DATA TO USE =>
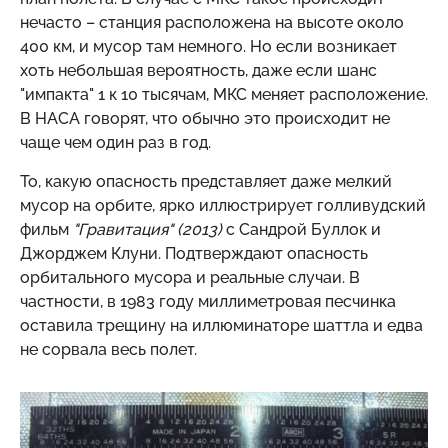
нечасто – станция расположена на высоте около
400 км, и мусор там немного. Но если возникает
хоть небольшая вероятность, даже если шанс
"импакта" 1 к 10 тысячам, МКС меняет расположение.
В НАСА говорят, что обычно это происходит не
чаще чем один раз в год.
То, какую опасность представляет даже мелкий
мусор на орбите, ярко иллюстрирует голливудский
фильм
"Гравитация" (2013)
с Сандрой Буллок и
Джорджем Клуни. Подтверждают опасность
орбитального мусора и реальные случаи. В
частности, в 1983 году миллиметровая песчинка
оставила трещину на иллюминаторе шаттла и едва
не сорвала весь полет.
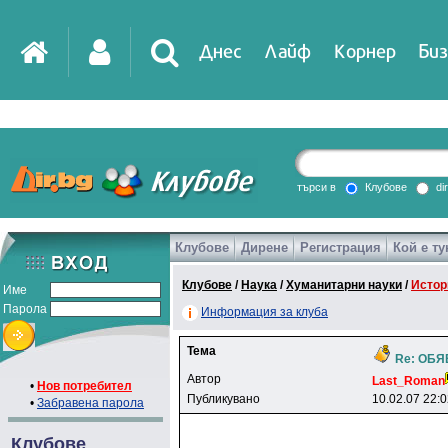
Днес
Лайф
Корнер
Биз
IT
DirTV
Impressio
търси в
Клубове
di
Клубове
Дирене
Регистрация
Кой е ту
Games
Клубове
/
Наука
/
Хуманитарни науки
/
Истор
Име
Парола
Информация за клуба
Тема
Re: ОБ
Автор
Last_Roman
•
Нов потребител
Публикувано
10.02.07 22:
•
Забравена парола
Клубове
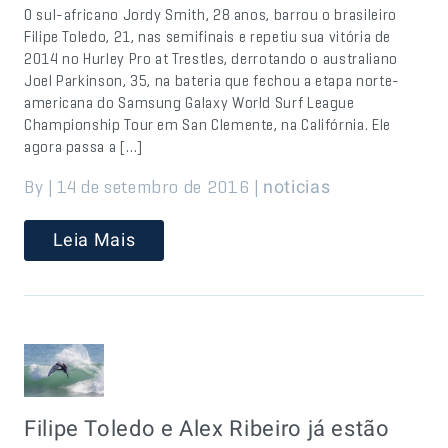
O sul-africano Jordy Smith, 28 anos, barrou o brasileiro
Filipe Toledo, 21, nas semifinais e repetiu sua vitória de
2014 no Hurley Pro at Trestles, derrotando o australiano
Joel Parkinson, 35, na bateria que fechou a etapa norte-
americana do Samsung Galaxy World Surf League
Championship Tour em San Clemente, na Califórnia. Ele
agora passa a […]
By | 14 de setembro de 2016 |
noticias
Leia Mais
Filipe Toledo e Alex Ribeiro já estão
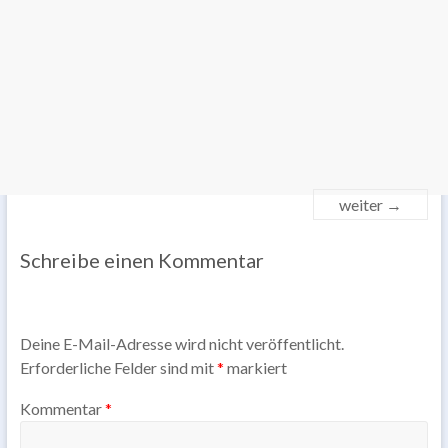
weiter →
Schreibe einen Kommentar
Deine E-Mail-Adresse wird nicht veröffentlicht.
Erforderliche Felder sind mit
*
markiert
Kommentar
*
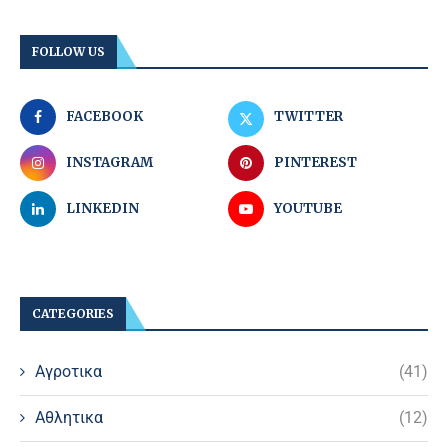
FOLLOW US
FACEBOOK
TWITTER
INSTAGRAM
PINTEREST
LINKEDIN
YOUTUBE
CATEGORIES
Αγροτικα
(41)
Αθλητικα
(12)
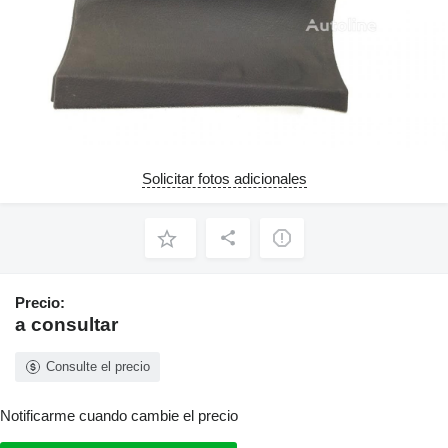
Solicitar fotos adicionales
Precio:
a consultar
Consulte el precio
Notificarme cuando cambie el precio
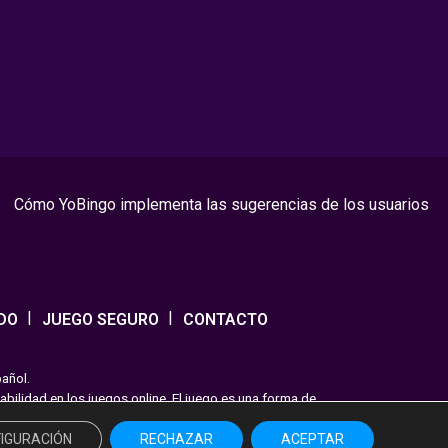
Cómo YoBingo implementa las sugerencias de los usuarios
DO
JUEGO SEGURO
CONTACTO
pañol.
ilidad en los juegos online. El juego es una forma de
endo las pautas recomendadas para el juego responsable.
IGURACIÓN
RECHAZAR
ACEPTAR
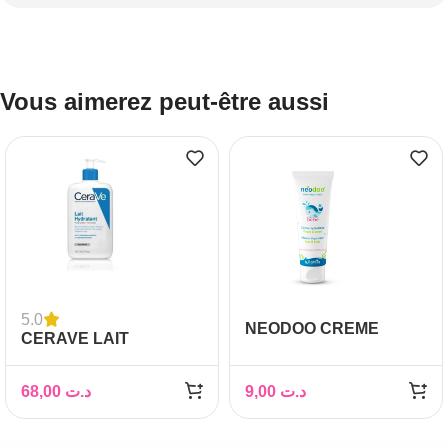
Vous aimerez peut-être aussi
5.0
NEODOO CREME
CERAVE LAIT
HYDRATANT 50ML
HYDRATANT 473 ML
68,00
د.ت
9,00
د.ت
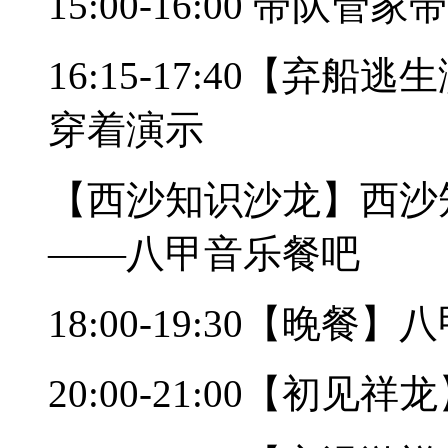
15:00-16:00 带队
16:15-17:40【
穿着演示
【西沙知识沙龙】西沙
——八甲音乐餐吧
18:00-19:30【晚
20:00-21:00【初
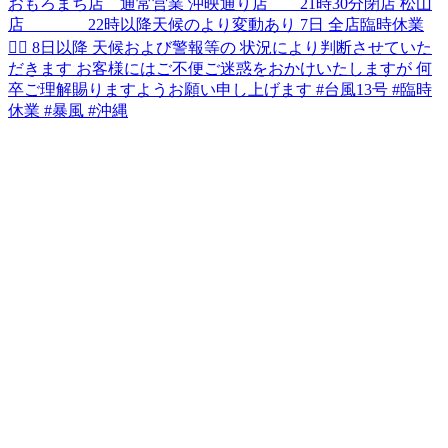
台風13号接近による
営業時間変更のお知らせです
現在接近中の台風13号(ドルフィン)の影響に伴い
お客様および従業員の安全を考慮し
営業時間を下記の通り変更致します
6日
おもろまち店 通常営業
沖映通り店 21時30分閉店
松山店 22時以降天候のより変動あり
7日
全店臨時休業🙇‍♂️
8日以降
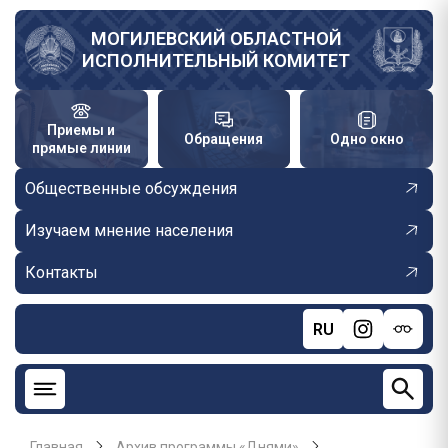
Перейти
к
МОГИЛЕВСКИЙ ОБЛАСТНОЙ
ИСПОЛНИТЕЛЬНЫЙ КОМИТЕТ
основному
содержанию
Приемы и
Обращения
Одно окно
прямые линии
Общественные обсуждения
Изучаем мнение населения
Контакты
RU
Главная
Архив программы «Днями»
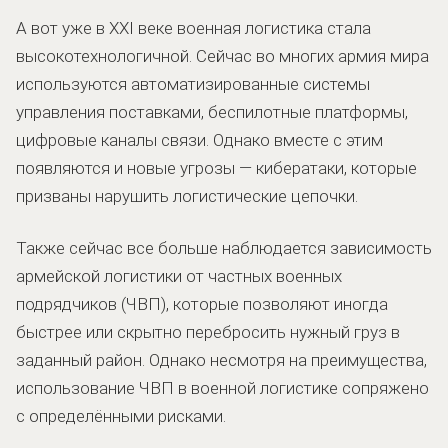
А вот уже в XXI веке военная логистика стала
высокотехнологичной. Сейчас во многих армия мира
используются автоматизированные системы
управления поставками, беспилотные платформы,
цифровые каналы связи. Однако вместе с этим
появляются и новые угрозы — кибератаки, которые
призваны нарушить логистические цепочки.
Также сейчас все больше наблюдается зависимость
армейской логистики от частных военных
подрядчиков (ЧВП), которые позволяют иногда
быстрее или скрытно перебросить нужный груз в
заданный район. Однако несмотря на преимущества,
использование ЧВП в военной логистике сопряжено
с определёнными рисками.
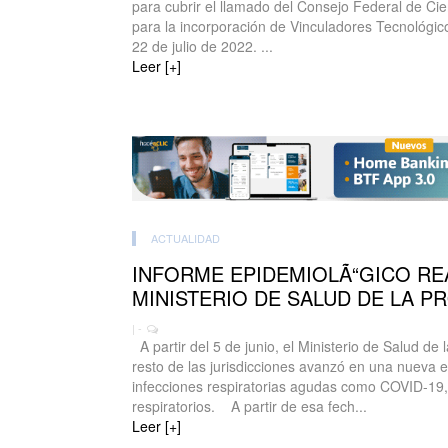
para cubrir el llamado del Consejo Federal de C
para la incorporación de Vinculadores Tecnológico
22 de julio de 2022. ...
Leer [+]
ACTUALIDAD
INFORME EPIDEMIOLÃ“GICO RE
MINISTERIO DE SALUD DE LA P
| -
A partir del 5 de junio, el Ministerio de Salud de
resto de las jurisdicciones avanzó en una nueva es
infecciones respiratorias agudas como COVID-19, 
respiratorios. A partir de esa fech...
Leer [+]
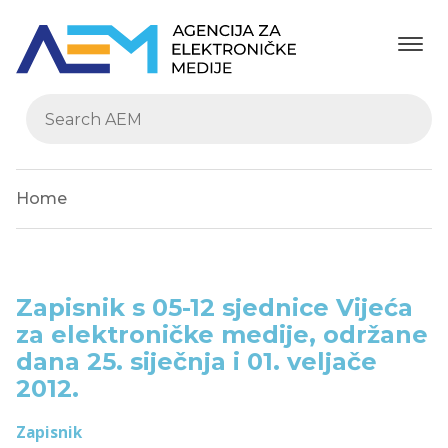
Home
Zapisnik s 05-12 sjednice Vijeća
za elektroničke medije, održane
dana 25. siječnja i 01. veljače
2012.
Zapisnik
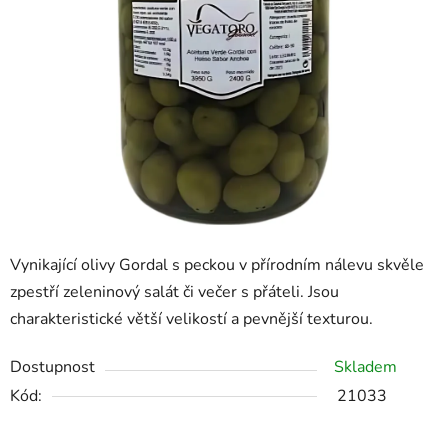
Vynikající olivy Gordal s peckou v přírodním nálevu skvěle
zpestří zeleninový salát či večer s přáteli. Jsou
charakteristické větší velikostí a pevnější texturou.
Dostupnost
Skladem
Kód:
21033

WHAT YOU HAVE TO DO =>
Which part of the entries opens with the line containing "ИСПОЛНИТЕЛЬНЫЙ КОМИТЕТ" and closes with the line containing "para cubrir el"? Output that part exactly, ends included, pictures excluded.

ANSWER BELOW =>
ИСПОЛНИТЕЛЬНЫЙ КОМИТЕТ
основному
содержанию
Приемы и
Обращения
Одно окно
прямые линии
Общественные обсуждения
Изучаем мнение населения
Контакты
RU
Главная
Архив программы «Днями»
А вот уже в XXI веке военная логистика стала
высокотехнологичной. Сейчас во многих армия мира
используются автоматизированные системы
управления поставками, беспилотные платформы,
цифровые каналы связи. Однако вместе с этим
появляются и новые угрозы — кибератаки, которые
призваны нарушить логистические цепочки.
Также сейчас все больше наблюдается зависимость
армейской логистики от частных военных
подрядчиков (ЧВП), которые позволяют иногда
быстрее или скрытно перебросить нужный груз в
заданный район. Однако несмотря на преимущества,
использование ЧВП в военной логистике сопряжено
с определёнными рисками.
para cubrir el llamado del Consejo Federal de C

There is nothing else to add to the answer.